→ Your goal: The entries below are to be restated exactly, and their images are to be omitted.
• • •
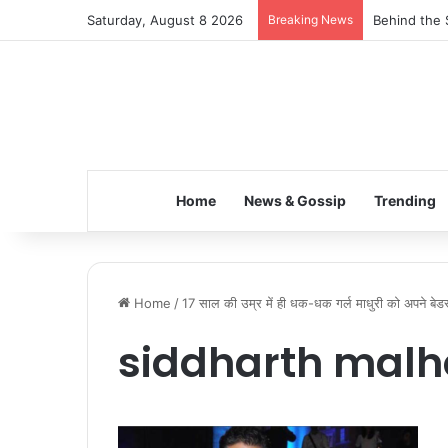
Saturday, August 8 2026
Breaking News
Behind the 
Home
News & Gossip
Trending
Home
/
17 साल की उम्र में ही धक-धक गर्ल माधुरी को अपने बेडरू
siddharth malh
• • •
→ Answer to this problem:
Saturday, August 8 2026
Breaking News
Behind the 
Home
News & Gossip
Trending
Home
/
17 साल की उम्र में ही धक-धक गर्ल माधुरी को अपने बेडरू
siddharth malh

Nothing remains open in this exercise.